GLA refuses licence for PTE
The UK Gangmasters Licensing Authority (GLA) has shut down a new business set up by a Birmingham gangmaster whose former company exploited workers at an Evesham vegetable packing firm.
Harnek Tung was refused a licence for PTE UK because a raid to his previous business, EMP Solutions, uncovered that workers supplied to Simms & Woods in Wyre Piddle were paid below the minimum wage, did not have accurate payslips and no records were kept of the days and hours worked.
EMP was closed in December 2007, but the GLA did not blame Simms & Woods for the illegal working practices discovered.
The GLA said Tung was not "fit and proper" to hold a licence due to his "systematic" failure to address the shortcomings in his previous business.
GLA chairman Paul Whitehouse said Tung's attempt to set up another business made a mockery of the system.
"He cannot simply set up shop under a different name. A crude ruse like this will not work.

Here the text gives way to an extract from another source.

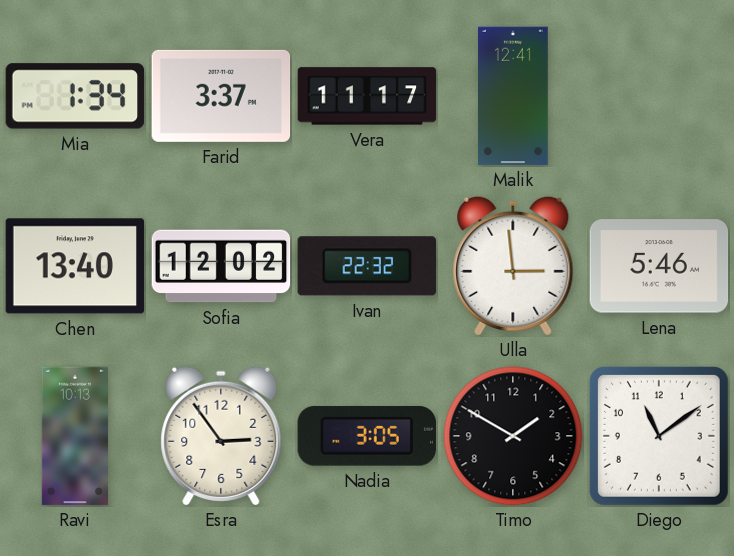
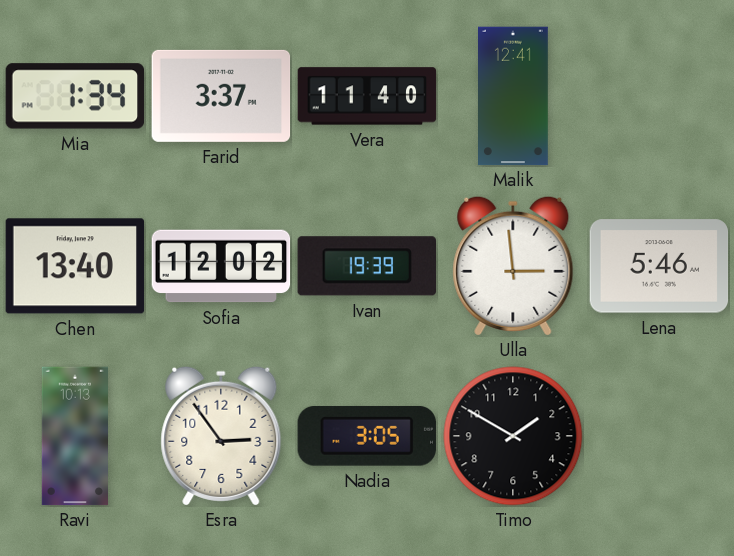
Vera: 11:17 -> 11:40
Ivan: 22:32 -> 19:39
Diego: 11:09 -> none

There is no easy way back for these kinds of people."
The GLA was created to protect workers from exploitation in food processing and packing, agriculture, horticulture and shellfish gathering, after the deaths of 23 Chinese cockle pickers in Morecambe Bay in 2005.
The GLA has issued approximately 1,200 licences and revoked 70. It stepped up its fight against gangmasters who exploit vulnerable workers in the food retail supply chain with the launch of Operation Ajax in June.
The operation was set up to increase the GLA's activities with an 18-month programme of unannounced raids on gangmasters.